How does CaM binding facilitate Ca2+ entry through TRPV4 at the molecular level? Two general molecular switching mechanisms seemed conceivable. The first comprises a ternary interaction in which Ca2+-loaded CaM binds to two different sites within the TRPV4 protein thus bringing two regulatory domains in proximity to each other. Indeed, asymmetrical CaM binding has been demonstrated for the pore-forming subunits of the CaV1/CaV2 [35], [36] and SK [37], [38] channel families, and a similar mechanism has been proposed for the Ca2+-dependent desensitization of TRPV1 [6], [7]. Using CaM overlay experiments on a peptide library representing the cytosolic termini of TRPV4 and fluorescence polarization experiments we identified three additional CaM binding sites in TRPV4 that may serve as anchoring domains for the CaM N lobe (Fig. S3). However, in fluorescence polarization experiments, their CaM affinities were in the micromolar range (Fig. S4) and none bound to CaM-N with higher affinity than to CaM-C (Table S2).

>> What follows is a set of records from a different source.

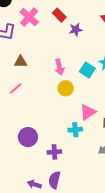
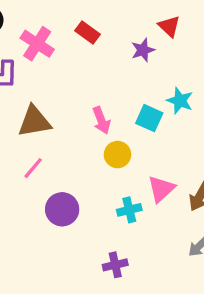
purple star: (76, 30) -> (143, 50), moved
brown triangle: (21, 62) -> (34, 121), size x1.5
cyan cross: (75, 130) -> (129, 210), moved
purple circle: (28, 137) -> (62, 209), moved

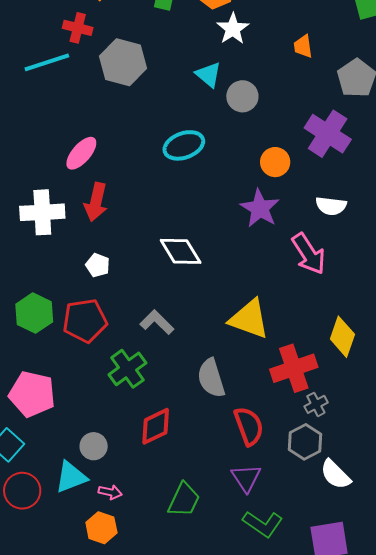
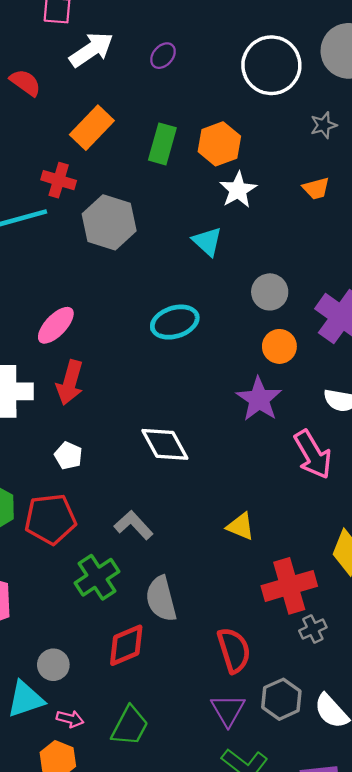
orange trapezoid: (303, 46) -> (316, 188), moved, turned -100
gray circle: (242, 96) -> (270, 292), moved
yellow triangle: (249, 319) -> (240, 526), size x0.6
gray semicircle: (211, 378) -> (161, 599), moved
gray hexagon: (305, 442) -> (281, 699), moved
green trapezoid: (184, 500) -> (130, 726), moved

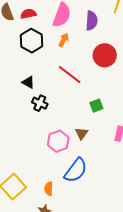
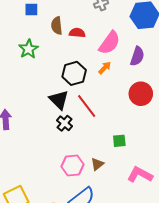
black hexagon: (31, 41) -> (74, 73), moved
red line: (70, 74) -> (87, 106), moved
black triangle: (28, 82) -> (59, 100), size x1.5

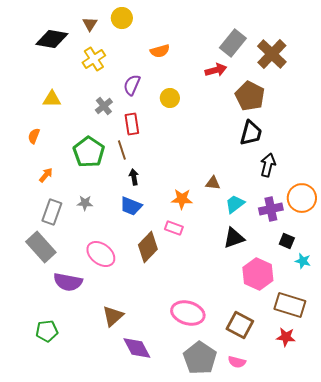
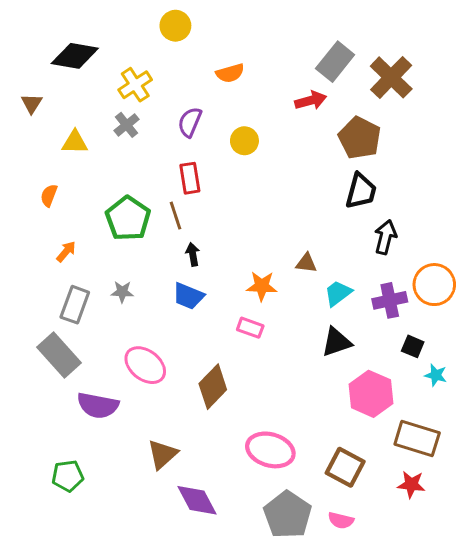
brown triangle: (90, 24) -> (32, 103), moved
gray cross: (104, 106) -> (127, 125), moved
brown diamond: (148, 247) -> (213, 387), moved

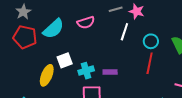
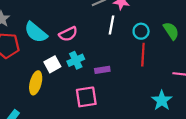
pink semicircle: (86, 22) -> (68, 34), moved
cyan semicircle: (53, 29) -> (36, 32), turned 90
cyan cross: (86, 71) -> (76, 60), moved

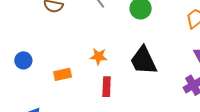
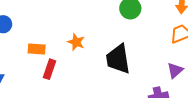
red rectangle: (107, 87) -> (50, 69), moved

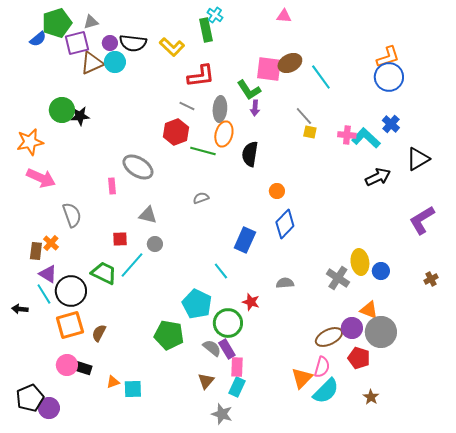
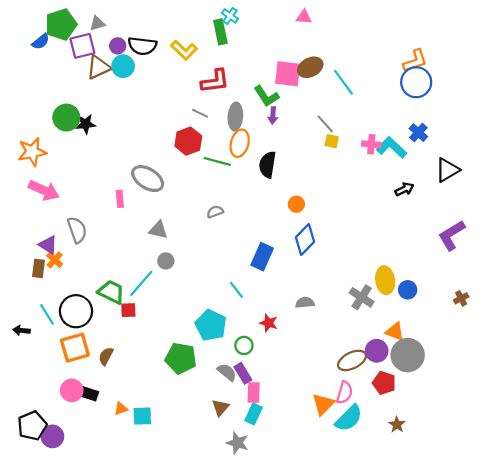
black arrow: (378, 177) -> (404, 189), size x0.7
red square: (120, 239) -> (128, 310), moved
purple triangle: (48, 274) -> (48, 245), moved
green circle: (228, 323) -> (244, 345), size x0.6

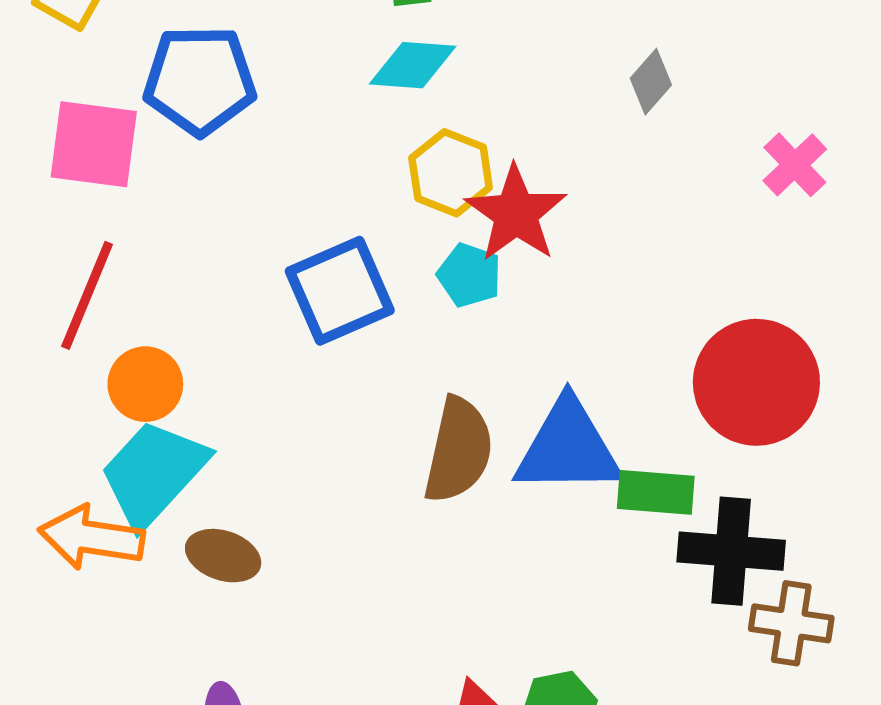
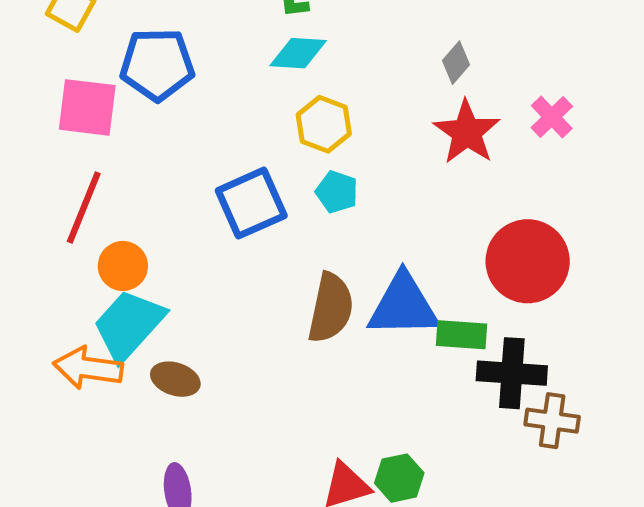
red star: (516, 214) -> (467, 132), moved

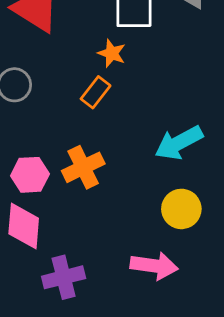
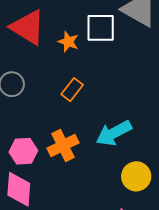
orange star: (112, 53) -> (68, 42), moved
cyan arrow: (179, 143) -> (114, 133), moved

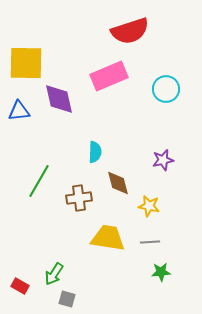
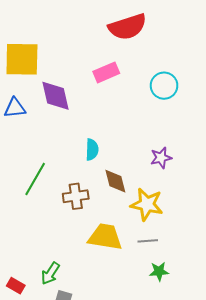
pink rectangle: (109, 76) -> (106, 72), size x0.7
yellow star: (149, 206) -> (147, 204), size x1.5

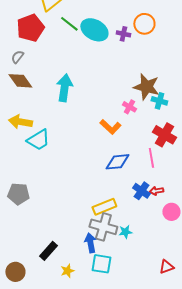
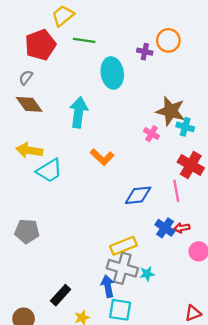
green line: (69, 24) -> (84, 40), turned -30
cyan ellipse: (94, 30) -> (112, 73), moved, turned 52
orange L-shape: (110, 127) -> (102, 157), moved

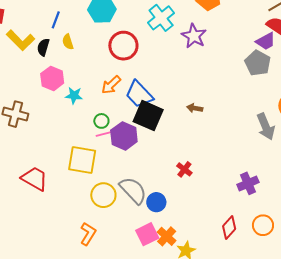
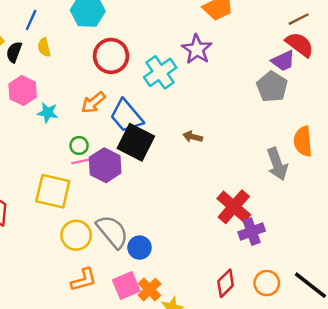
cyan cross: (161, 18) -> (160, 72), moved
red cross: (184, 169) -> (234, 207), moved, size x1.8
orange L-shape: (88, 234) -> (84, 280), moved, turned 40

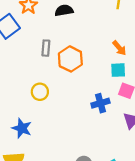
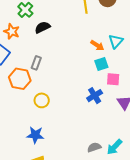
gray rectangle: (46, 48) -> (36, 63), turned 32
orange hexagon: (70, 59) -> (20, 79), moved

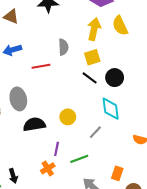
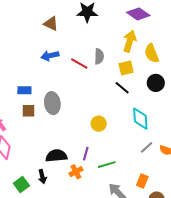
yellow semicircle: (120, 26) -> (152, 53), moved
red line: (41, 66) -> (79, 63), moved, turned 36
black circle: (115, 78) -> (156, 83), moved
black semicircle: (34, 124) -> (56, 156), moved
gray line: (95, 132) -> (147, 147), moved

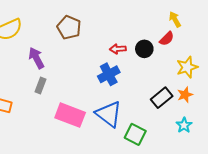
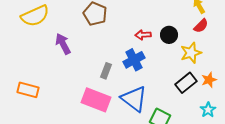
red semicircle: (167, 39) -> (201, 26), moved
yellow star: (187, 67) -> (191, 53), moved
gray rectangle: (40, 86) -> (106, 71), moved

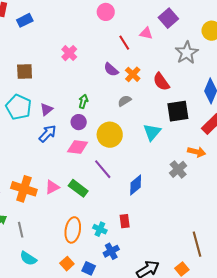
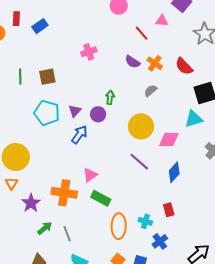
pink cross: (69, 53) -> (89, 52), turned 35
purple circle: (79, 122) -> (98, 114), moved
cyan triangle: (152, 132) -> (194, 119), moved, turned 42
pink diamond: (78, 147) -> (169, 140), moved
pink triangle: (52, 187) -> (90, 175), moved
green rectangle: (78, 188) -> (101, 198), moved

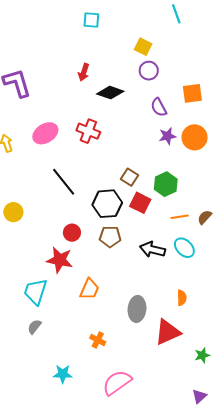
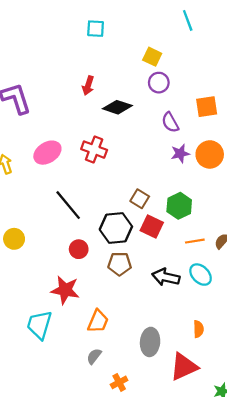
red circle: (72, 233) -> (79, 249), moved
gray semicircle: (34, 327) -> (94, 356), moved
orange cross: (98, 340) -> (119, 382), moved, turned 35

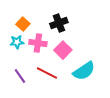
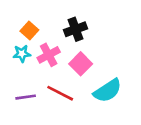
pink cross: (38, 43) -> (49, 55), turned -36
purple line: (20, 76) -> (26, 97), turned -63

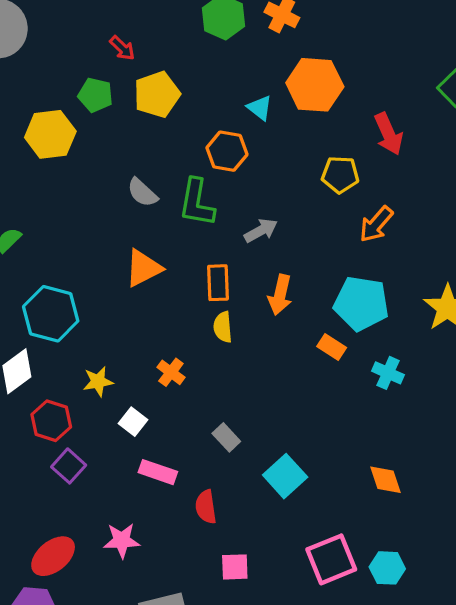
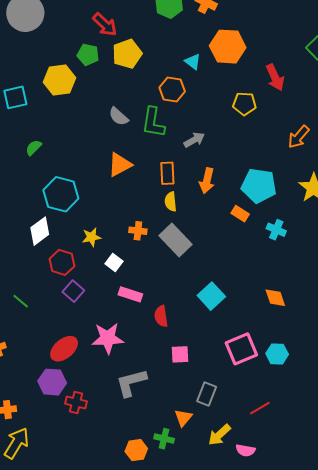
red arrow: (122, 48) -> (105, 24), size x1.5
orange arrow: (376, 224) -> (299, 137), moved
orange cross: (171, 372) -> (138, 231), turned -30
gray rectangle: (226, 437) -> (175, 240), moved, size x1.8
pink star: (122, 540) -> (108, 338), size x1.4

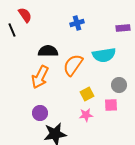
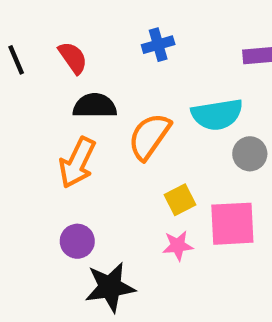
red semicircle: (25, 15) -> (73, 58), moved
gray circle: (119, 85) -> (250, 154), moved
pink square: (111, 105) -> (232, 224), size x1.6

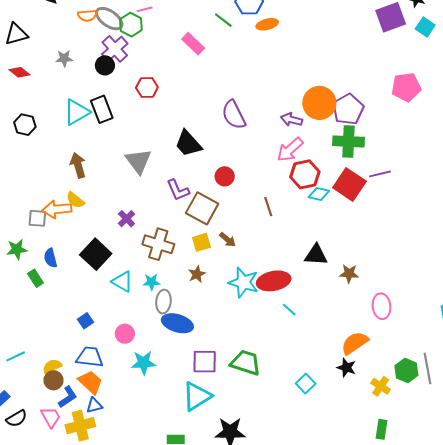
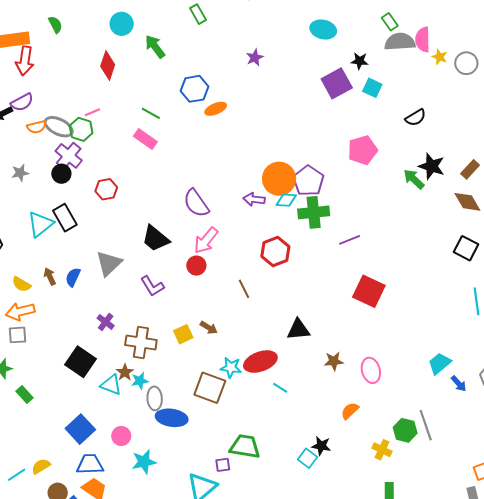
green line: (223, 20) -> (151, 113), moved
pink arrow: (290, 150) -> (206, 240), moved
gray triangle: (138, 161) -> (109, 263), turned 32
brown arrow: (78, 165) -> (50, 276), size x0.7
red square: (349, 185) -> (369, 291), moved
cyan diamond: (319, 194) -> (286, 200), moved
yellow semicircle: (75, 200) -> (21, 284), moved
brown square: (202, 208) -> (210, 388), moved
orange arrow: (57, 209) -> (20, 312), moved
blue semicircle: (50, 258) -> (73, 277), moved, turned 48
brown star: (197, 274) -> (125, 372), moved
brown star: (349, 274) -> (334, 361), moved
cyan star: (243, 282) -> (231, 368), size x0.7
blue square: (85, 321) -> (80, 429), size x1.8
orange semicircle: (355, 343) -> (350, 411), size x0.7
purple square: (205, 362) -> (223, 465), moved, size x0.6
yellow semicircle: (52, 366) -> (41, 466), moved
black star: (346, 368) -> (321, 446), moved

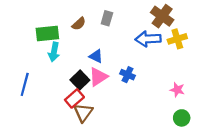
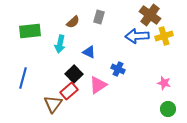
green rectangle: (47, 33) -> (30, 31), moved
cyan arrow: (54, 52) -> (60, 44), moved
pink triangle: (98, 77) -> (98, 85), moved
brown triangle: (83, 113) -> (53, 104), moved

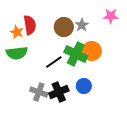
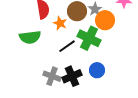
orange star: (17, 32) -> (60, 23), moved
orange circle: (92, 51) -> (105, 20), moved

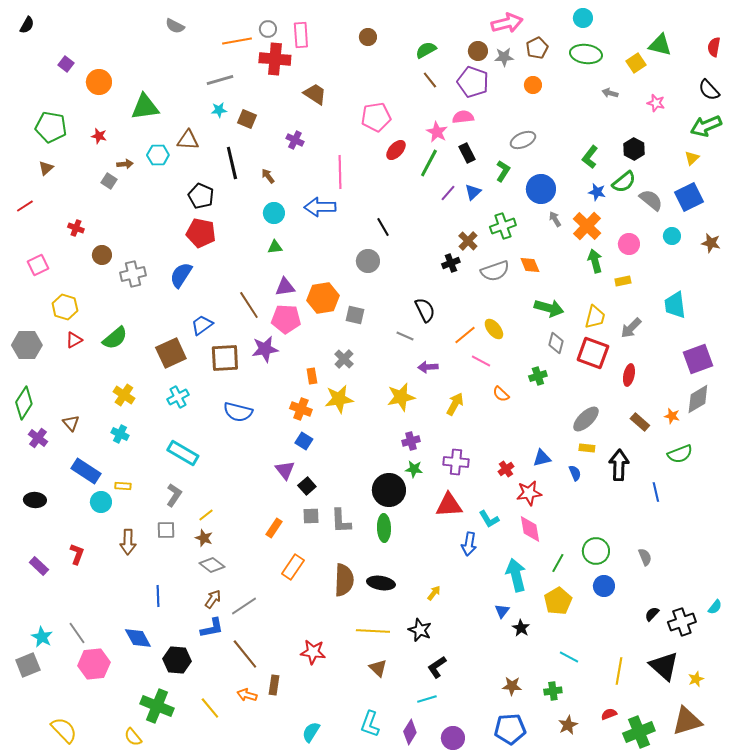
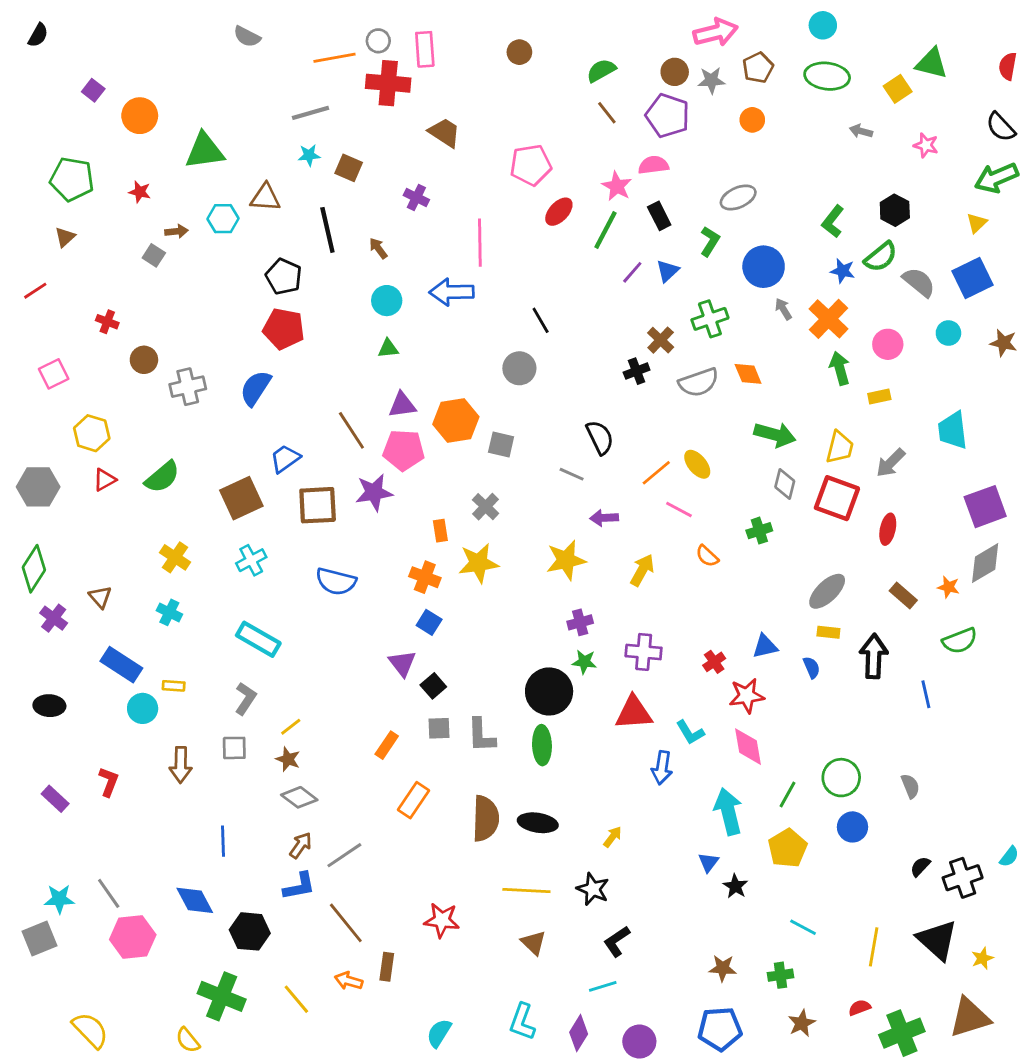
cyan star: (42, 637) -> (59, 899), turned -30

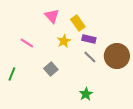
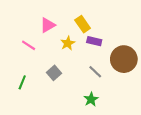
pink triangle: (52, 16) -> (48, 25), moved, turned 42
gray line: (90, 57) -> (95, 72), moved
green line: (12, 74) -> (22, 82), moved

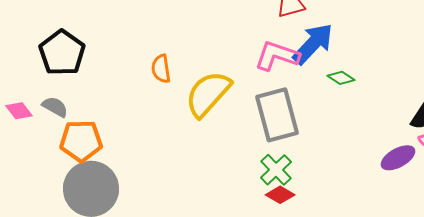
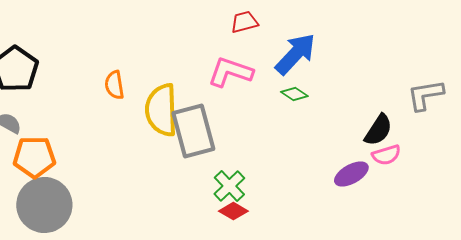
blue arrow: (313, 44) -> (295, 54), moved
yellow semicircle: (208, 94) -> (161, 110), turned -44
gray rectangle: (277, 115) -> (193, 131), moved

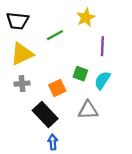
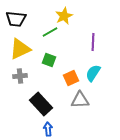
yellow star: (86, 18) -> (64, 16), moved
green square: (80, 74) -> (49, 60), moved
orange square: (57, 88) -> (71, 78), moved

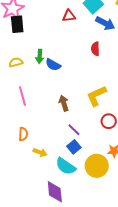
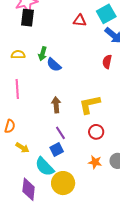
red semicircle: (95, 49) -> (107, 62), moved
yellow circle: (97, 166) -> (63, 183), moved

CaM binding disrupts an interdomain interaction

The alternative scenario for CaM-dependent current facilitation in TRPV4 involves a disinhibition process in which CaM binding displaces a regulatory domain that is attached to TRPV4 in the resting state. Prototypical mechanisms involving the displacement of autoinhibitory domains from a functional center are found in the CaM-dependent activation of CaMK II [39] and the plasma membrane Ca2+ pump [40], [41]. Multiple lines of evidence indicate that this is indeed the mechanism of the CaM-dependent potentiation in TRPV4.

First, we did a complementation experiment to test whether a CaM molecule that binds to the C2 fragment of TRPV4 through its C-lobe can form an additional interaction with another CaM binding domain thus forming a ternary complex. We focused on the N-terminal P2 peptide which with its accumulation of positively charged amino acids around a central tryptophan residue resembles the CaM-binding M13 peptide from the skeletal muscle myosin light chain kinase, a prototypical CaM binding motif. We used an AlphaScreen-based proximity assay (Fig. 2, Methods S1) in which the acceptor beads were coated with the C-terminal fragment C2-Flag, and the donor beads either with the N-terminal CaM binding peptide P2-biotin, or, as a negative control, with C2-biotin. The interaction between the proteins was measured in the presence of increasing CaM concentrations in 100 µM Ca2+ or 1 mM EGTA (Fig. 3A). Surprisingly, instead of CaM-dependent complex formation, a strong constitutive interaction between the N- and C-terminal TRPV4 fragments was observed in the absence of CaM (Fig. 3A). CaM competitively reduced this interaction in a Ca2+-dependent fashion with an IC50 of 166 nM in 100 µM Ca2+, a value that is in agreement with the Kd observed for its binding to C2 (see Fig. 1D). The control reaction in which both acceptor and donor beads were coated with the C2 protein did not show interaction in the absence or presence of CaM (Fig. 3A).

Figure 3
The C2 fragment interacts with an N-terminal domain.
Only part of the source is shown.